Hey, you’ve seen him lick ’em a bunch of times, so you know they must be tasty. Might as well get a little extra protein in your first appetizer. Cut those bad boys off, roll ‘em in a bit of flour and fry them up. Then thank yourself for not wasting money on that trip to the vet.
In our variation of braised short ribs, you’re going to be using that bony cage of your good buddy. Since you won’t have any pancetta handy, slice off a few of Sarge’s fattiest bits and get them rendering in the pan for about 10 minutes or so. This will give you a nice base of grease. Grab the ribs and carefully using your ration of salt and pepper to season them, roll them in as much flour as you can spare. Brown the ribs on all sides, around 45 seconds each.
Remove them from the pan. Dump in your stash of veggies, grasses, and those few onions you found in the dumpster and stir them around until soft. Pour in a few cups of dry red wine, and bring it to a boil. Since beef stock is non-existent, add a few cups of water. Like we said, this isn’t Michelin star-rated cooking, this is survival. Place the ribs in the mixture and toss in some roadside rosemary and thyme. Let this whole concoction cook for about two and a half hours. When it’s done, siphon off the fat and save it for later. Drizzle the veggie medley over the ribs and enjoy, thanking Sarge for helping you out of a jam, one last time.
The big issue here is not the fantastic pie filling you will get from your pup, but sourcing the materials for the flaky-crispy shell.

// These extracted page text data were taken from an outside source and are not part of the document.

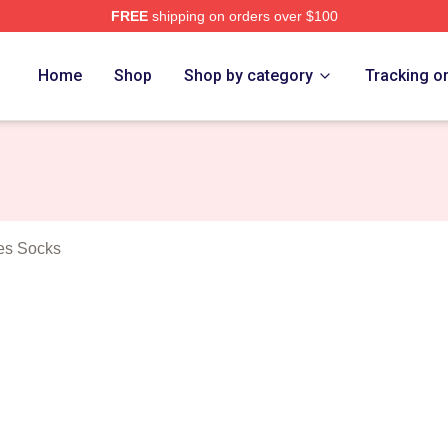
FREE
shipping on orders over $100
 Crooked Vultures Merch Store
Home
Shop
Shop by category
Tracking o
es Socks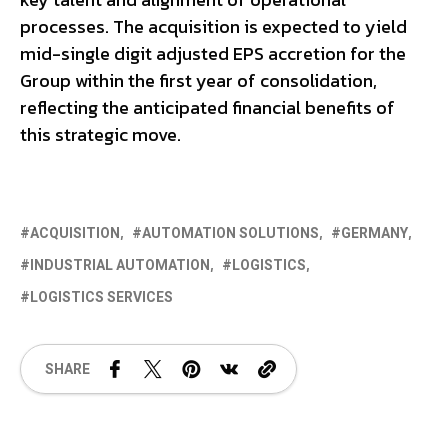
processes. The acquisition is expected to yield
mid-single digit adjusted EPS accretion for the
Group within the first year of consolidation,
reflecting the anticipated financial benefits of
this strategic move.
ACQUISITION
AUTOMATION SOLUTIONS
GERMANY
INDUSTRIAL AUTOMATION
LOGISTICS
LOGISTICS SERVICES
SHARE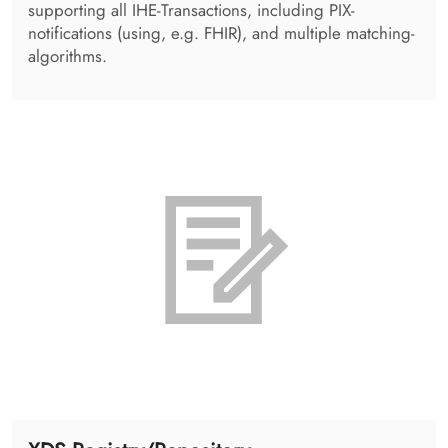
DICOM Viewing
An integrable, lightweight, zero-installation web
solution for image display. Taking advantage of image,
MPR and volumetric display, the solution provides
support for various radiology use cases
(mammography, nuclear medicine, image fusion and
many more).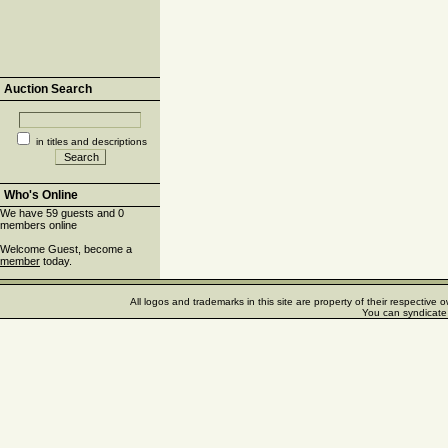
Auction Search
in titles and descriptions
Who's Online
We have 59 guests and 0
members online
Welcome Guest, become a
member
today.
All logos and trademarks in this site are property of their respectiv
You can syndicate 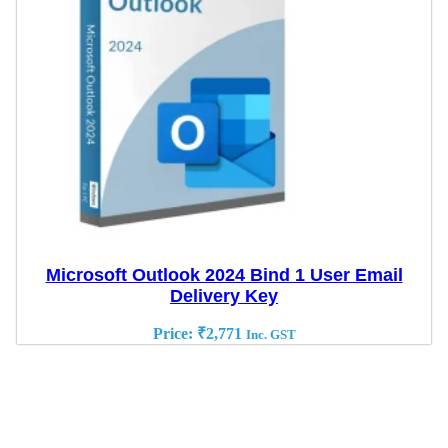
Microsoft Outlook 2024 Bind 1 User Email
Delivery Key
Price:
₹
2,771
Inc. GST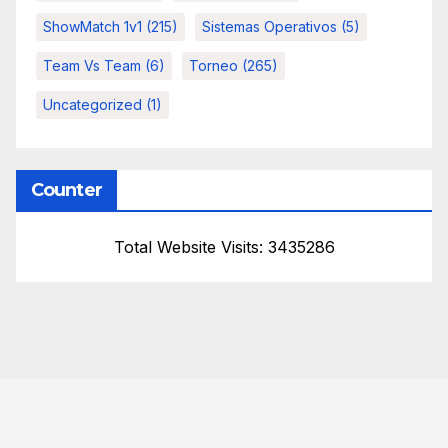
ShowMatch 1v1
(215)
Sistemas Operativos
(5)
Team Vs Team
(6)
Torneo
(265)
Uncategorized
(1)
Counter
Total Website Visits: 3435286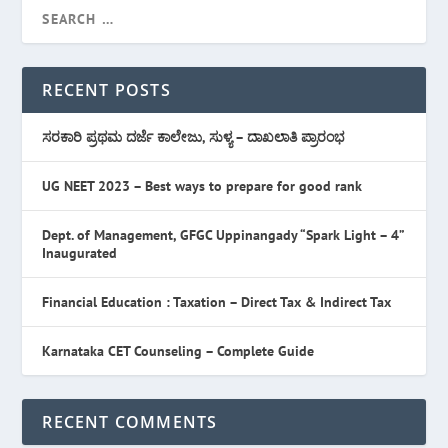
RECENT POSTS
ಸರಕಾರಿ ಪ್ರಥಮ ದರ್ಜೆ ಕಾಲೇಜು, ಸುಳ್ಯ – ದಾಖಲಾತಿ ಪ್ರಾರಂಭ
UG NEET 2023 – Best ways to prepare for good rank
Dept. of Management, GFGC Uppinangady “Spark Light – 4”
Inaugurated
Financial Education : Taxation – Direct Tax & Indirect Tax
Karnataka CET Counseling – Complete Guide
RECENT COMMENTS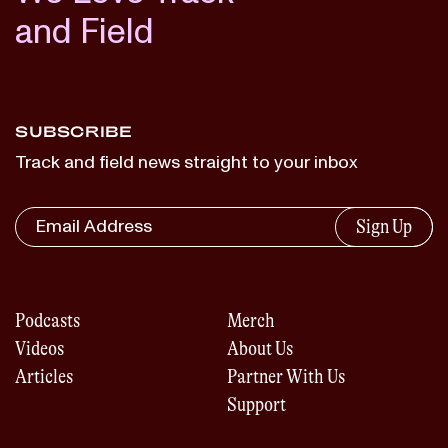
and Field
SUBSCRIBE
Track and field news straight to your inbox
Sign Up
Podcasts
Merch
Videos
About Us
Articles
Partner With Us
Support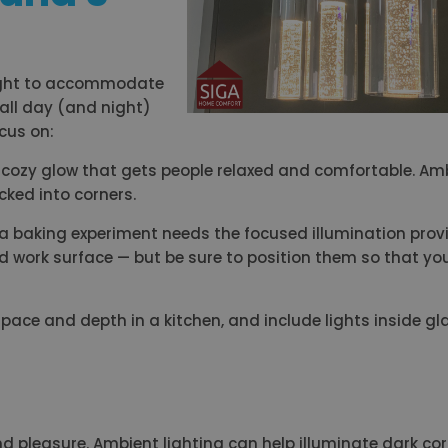
 light to accommodate
 all day (and night)
ocus on:
s a cozy glow that gets people relaxed and comfortable. Am
ucked into corners.
r a baking experiment needs the focused illumination pro
nd work surface — but be sure to position them so that yo
 space and depth in a kitchen, and include lights inside gl
d pleasure. Ambient lighting can help illuminate dark co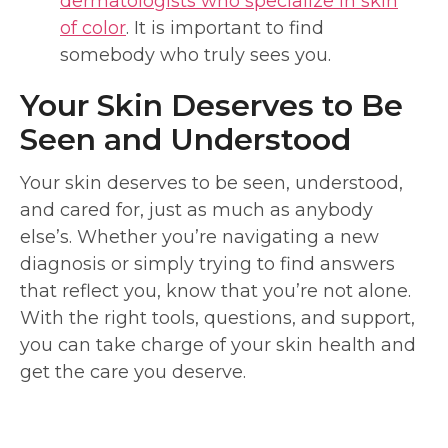
dermatologists who specialize in skin
of color
. It is important to find
somebody who truly sees you.
Your Skin Deserves to Be
Seen and Understood
Your skin deserves to be seen, understood,
and cared for, just as much as anybody
else’s. Whether you’re navigating a new
diagnosis or simply trying to find answers
that reflect you, know that you’re not alone.
With the right tools, questions, and support,
you can take charge of your skin health and
get the care you deserve.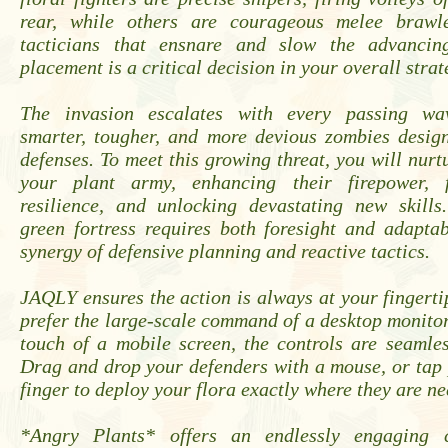
rear, while others are courageous melee brawl
tacticians that ensnare and slow the advancin
placement is a critical decision in your overall strat
The invasion escalates with every passing wav
smarter, tougher, and more devious zombies design
defenses. To meet this growing threat, you will nur
your plant army, enhancing their firepower, fo
resilience, and unlocking devastating new skills
green fortress requires both foresight and adapta
synergy of defensive planning and reactive tactics.
JAQLY ensures the action is always at your fingert
prefer the large-scale command of a desktop monitor
touch of a mobile screen, the controls are seamles
Drag and drop your defenders with a mouse, or tap 
finger to deploy your flora exactly where they are n
*Angry Plants* offers an endlessly engaging c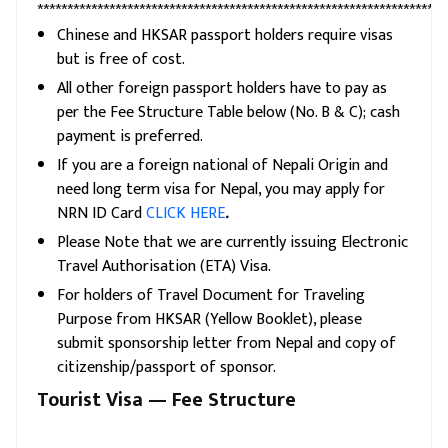
********************************************************************
Chinese and HKSAR passport holders require visas
but is free of cost.
All other foreign passport holders have to pay as
per the Fee Structure Table below (No. B & C); cash
payment is preferred.
If you are a foreign national of Nepali Origin and
need long term visa for Nepal, you may apply for
NRN ID Card
CLICK HERE
.
Please Note that we are currently issuing Electronic
Travel Authorisation (ETA) Visa.
For holders of Travel Document for Traveling
Purpose from HKSAR (Yellow Booklet), please
submit sponsorship letter from Nepal and copy of
citizenship/passport of sponsor.
Tourist Visa — Fee Structure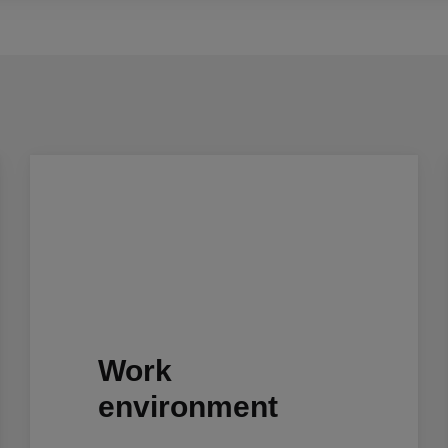
Work
environment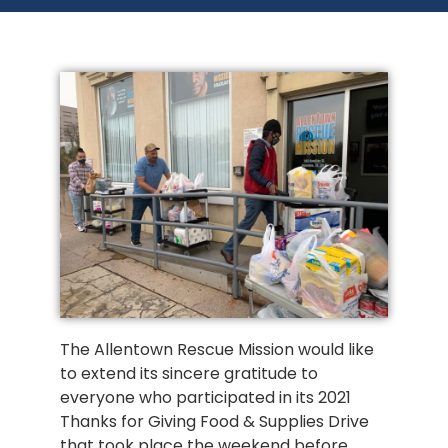
The Allentown Rescue Mission would like
to extend its sincere gratitude to
everyone who participated in its 2021
Thanks for Giving Food & Supplies Drive
that took place the weekend before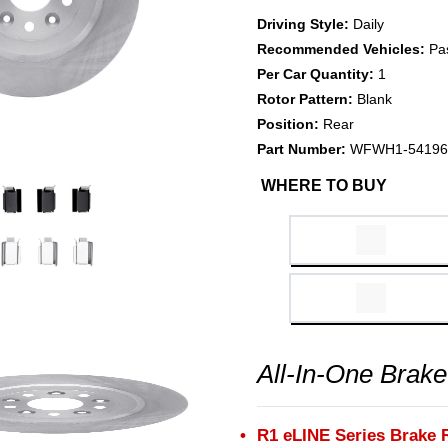
Driving Style:
Daily
Recommended Vehicles:
Pa
Per Car Quantity:
1
Rotor Pattern:
Blank
Position:
Rear
Part Number:
WFWH1-54196
WHERE TO BUY
All-In-One Brake
R1 eLINE Series Brake 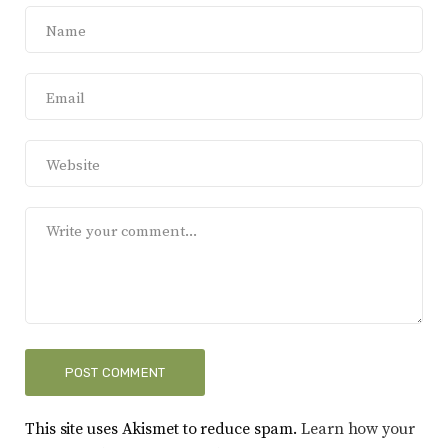
This site uses Akismet to reduce spam.
Learn how your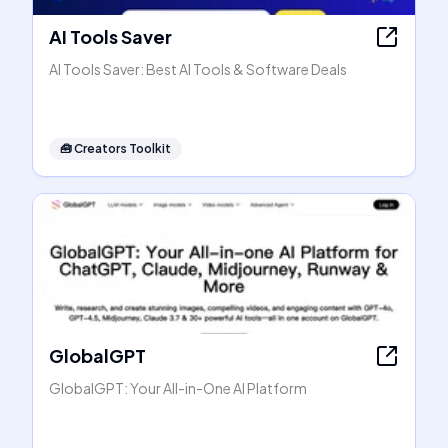
AI Tools Saver
AI Tools Saver: Best AI Tools & Software Deals
🧰
Creators Toolkit
GlobalGPT
GlobalGPT: Your All-in-One AI Platform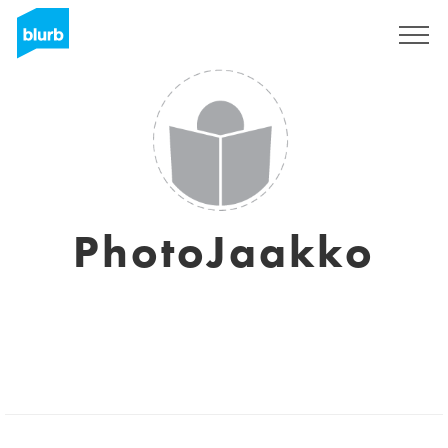
Sign Up
PhotoJaakko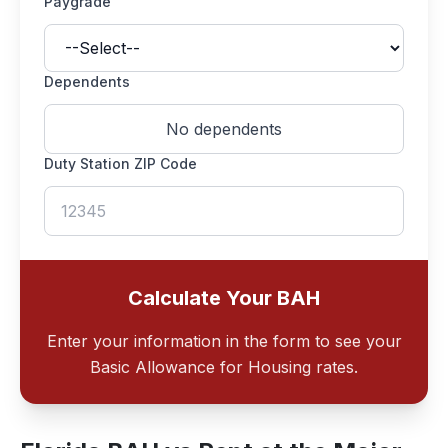
Paygrade
Dependents
No dependents
Duty Station ZIP Code
Calculate Your BAH
Enter your information in the form to see your
Basic Allowance for Housing rates.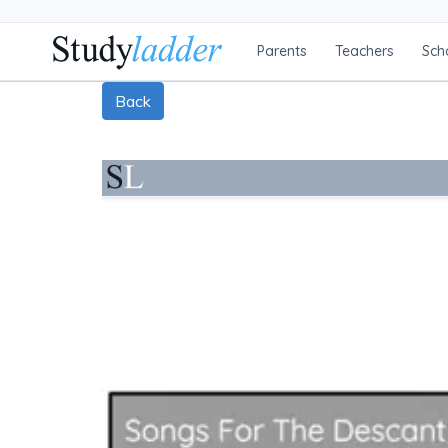
Parents
Teachers
Sch
Back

So instead of making some fine pastry, we will be baking some bread, hollowing it out, and putting some of the remaining Hella Good Old Yella meat inside. You’ll need to scavenge a bit to find some active dry yeast, but dig around in that abandoned market. Most folks would pass right over it during their looting.
In a bowl or barrel mix up 3 cups of flour, a teaspoon of the dry yeast, and a couple teaspoons of salt. We’d prefer sea salt, but you play with cards you are dealt. Pour in a cup and a half of warm water until you have something resembling sticky dough. Cover this up and keep it near a low fire, allowing the heat to activate the yeast for 10-18 hours until the dough rises. Stoke the fire and get it nice and hot to around 450 degrees.
Preheat your Dutch oven for about 30 minutes. In the meantime, take out the frustration of your situation on the dough, pounding it down. Flour it all up and shape it into a ball. Toss a little more flour on it, wrap it up in plastic wrap or an old plastic shopping bag, and let it sit while the oven is preheating. Take the Dutch oven off the fire, lightly grease, and place the dough inside. Cover it up and put it back on the fire, baking the bread for about 45 minutes. Remove the cover for about 15 minutes until the bread is golden brown on top. Cut the bread in half horizontally, hollow out a small portion, and place the remaining Hella Good Old Yella meat inside (without the bones, of course).
Let everything cool down, and then slice it into individual portions. You need to make this last until you can find a new best friend.
After a couple of Sarge-based meals, it’s time to utilize the remainder of your buddy before he’s inedible. This will make the best use of his remaining parts. Cube the leftover meat into bite-sized chunks. If you have any wine or spices left over, mix them into a marinade and toss the meat cubes into it for about an hour. Believe us, you’re going to want to do whatever you can to add flavor.
Meanwhile, get a grill or grate over the fire and start preheating it. Place the marinated meat onto stick skewers, alternating the meat with any of the onion that is left over from your first meal. The more vegetables you’re able to scrounge together, the longer this feast will last. Grill the kebabs for 5-15 minutes, turning them occasionally, making sure you are cooking them thoroughly. The last thing you need is a bit of food poisoning after you have come this far. Drink the remaining wine and toast Sarge’s memory. Savor every last bit and drift off to sleep, planning for the long, virus-filled nights ahead without your dog by your side.